To do that, I needed to add a “fix-elastic-error-lock-issue”
In the init containers block for the pod, I added a quick step to scrub the busted es7 (ElasticSearch) data that had gotten corrupted on a crash.
initContainers:
- command:
- rm
- -rf
- /opt/bitnami/sonarqube/data/es7
image: busybox
imagePullPolicy: IfNotPresent
name: fix-elastic-error-lock-issue
resources: {}
terminationMessagePath: /dev/termination-log
terminationMessagePolicy: File
volumeMounts:
- mountPath: /opt/bitnami/sonarqube/data
name: data
subPath: es7
- mountPath: /var/run/secrets/kubernetes.io/serviceaccount
name: kube-api-access-4lsnm
readOnly: true
- command:
(note: you’ll find the volume mounts in your deploy of Sonar - they have changed over time so just lookup the data mount on the app and use those values)
Since it was in the PVC, no amount of restarts of pods would have cleared it naturally.
However, it continued to crash, but only because the Kubernetes main node kept crashing.
We will revist this later in the post…
NAS and Power
The biggest reason I had to drive cross town in the middle of a day and fetch a new 6tb SATA drive was power outtages finally killing my NAS.
I have saved the NAS, i might add. It’s (at the time of writing) between 6 and 12 days from fully syncing the second replacement drive
However, this is something I very well could have avoided by simply using the USB power feature all UPSes include
I added it to the larger UPS backing my cluster compute
And the smaller one dedicated to my older NAS and Wifi
We can then go to “Hardware & Power” in the control panel, choose “UPS” and select “USB UPS” from the UPS Type.
Clicking “Information” will show you the reported power levels
What should now happen is that in the event of a sustained outtage, the low power signal (which will arrive between 5 and 15 minutes depending on which UPS) will trigger the NAS to power down.
However, for those mid-summer blips - where my power just cuts for a second, nothing will be affected.
AWX Backup
Another concern, when faced with the idea that my primary K8s cluster was FUBAR, was losing some of my AWX configurations.

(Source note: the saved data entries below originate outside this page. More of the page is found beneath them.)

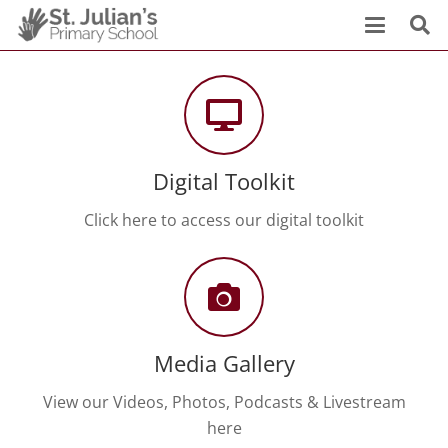
Digital Toolkit
Click here to access our digital toolkit
Media Gallery
View our Videos, Photos, Podcasts & Livestream
here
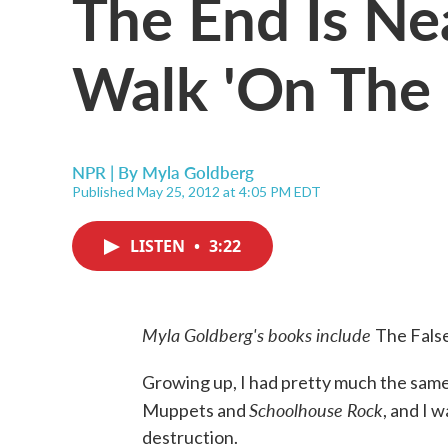
The End Is Nea
Walk 'On The
NPR | By
Myla Goldberg
Published May 25, 2012 at 4:05 PM EDT
LISTEN
•
3:22
Myla Goldberg's books include
The Fals
Growing up, I had pretty much the same i
Schoolhouse Rock
Muppets and
, and I 
destruction.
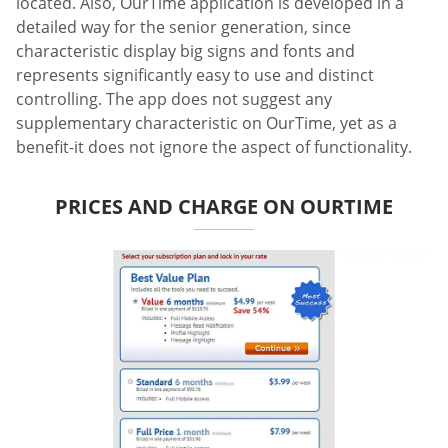
located. Also, OurTime application is developed in a
detailed way for the senior generation, since
characteristic display big signs and fonts and
represents significantly easy to use and distinct
controlling. The app does not suggest any
supplementary characteristic on OurTime, yet as a
benefit-it does not ignore the aspect of functionality.
PRICES AND CHARGE ON OURTIME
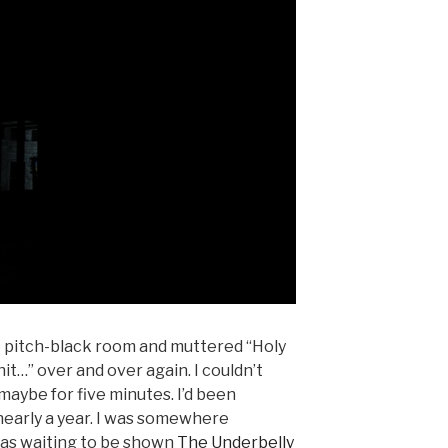
ve pitch-black room and muttered “Holy
 shit…” over and over again. I couldn’t
 maybe for five minutes. I’d been
nearly a year. I was somewhere
was waiting to be shown
The Underbelly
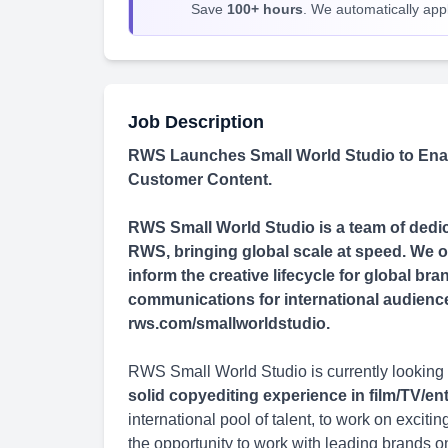
Save
100+ hours
. We automatically apply
Job Description
RWS Launches Small World Studio to Enab
Customer Content.
RWS Small World Studio is a team of dedica
RWS, bringing global scale at speed. We of
inform the creative lifecycle for global b
communications for international audiences 
rws.com/smallworldstudio.
RWS Small World Studio is currently looking 
solid copyediting experience in film/TV/e
international pool of talent, to work on excit
the opportunity to work with leading brands o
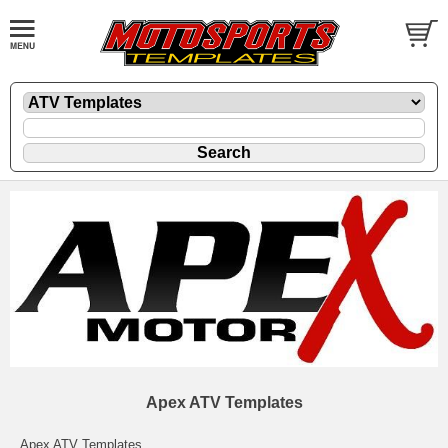
Apex ATV Templates
Apex ATV Templates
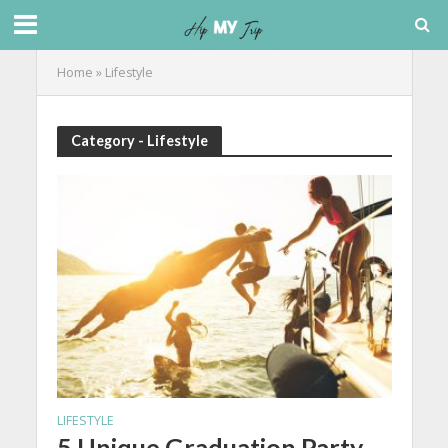
Home
»
Lifestyle
Category - Lifestyle
LIFESTYLE
5 Unique Graduation Party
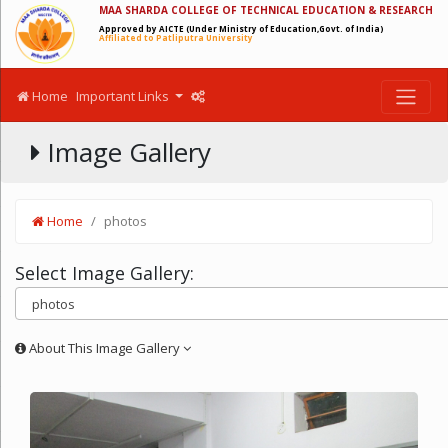
MAA SHARDA COLLEGE OF TECHNICAL EDUCATION & RESEARCH
Approved by AICTE (Under Ministry of Education,Govt. of India)
Affiliated to Patliputra University
Home
Important Links
Image Gallery
Home
photos
Select Image Gallery:
About This Image Gallery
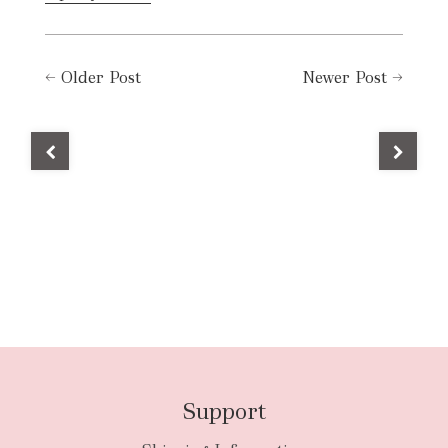
←
Older Post
Newer Post
→
Support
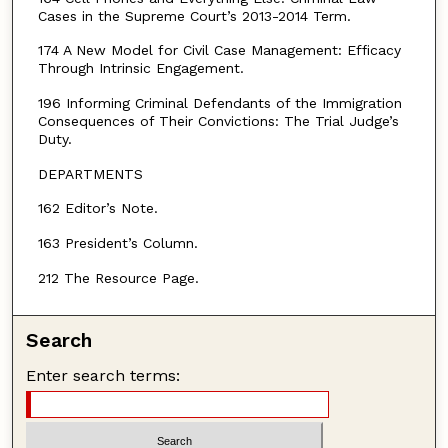
Cases in the Supreme Court’s 2013-2014 Term.
174 A New Model for Civil Case Management: Efficacy
Through Intrinsic Engagement.
196 Informing Criminal Defendants of the Immigration
Consequences of Their Convictions: The Trial Judge’s
Duty.
DEPARTMENTS
162 Editor’s Note.
163 President’s Column.
212 The Resource Page.
Search
Enter search terms:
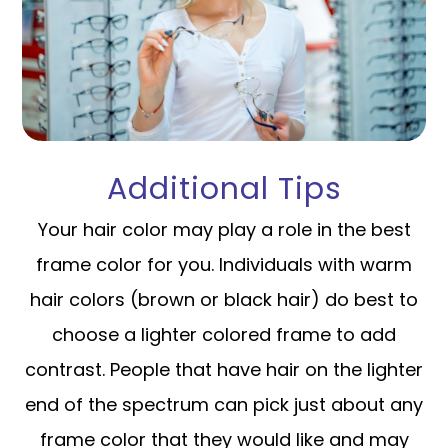
Additional Tips
Your hair color may play a role in the best
frame color for you. Individuals with warm
hair colors (brown or black hair) do best to
choose a lighter colored frame to add
contrast. People that have hair on the lighter
end of the spectrum can pick just about any
frame color that they would like and may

I really do use AWX alot now and some stuff is hardcoded or teased out (like some complicated variable blocks).
To back things up, we first we determine the namespace and deployment
builder@DESKTOP-QADGF36:~/Workspaces/jekyll-blog$ kubectl get deployment -n adwerx
NAME READY UP-TO-DATE AVAILABLE AGE
adwerxawx 1/1 1 1 376d
Then I can create a backup job
$ cat backup-awx.yaml
---
apiVersion: awx.ansible.com/v1beta1
kind: AWXBackup
metadata:
name: awxbackup-2023-08-06
namespace: adwerx
spec:
deployment_name: adwerxawx
Since, in my case, I used the AWX Helm chart and not CRDs, I can’t use the CRD based backups.
$ kubectl apply -f backup-awx.yaml
error: resource mapping not found for name: "awxbackup-2023-08-06" namespace: "adwerx" from "backup-awx.yaml": no matches for kind "AWXBackup" in version "awx.ansible.com/v1beta1"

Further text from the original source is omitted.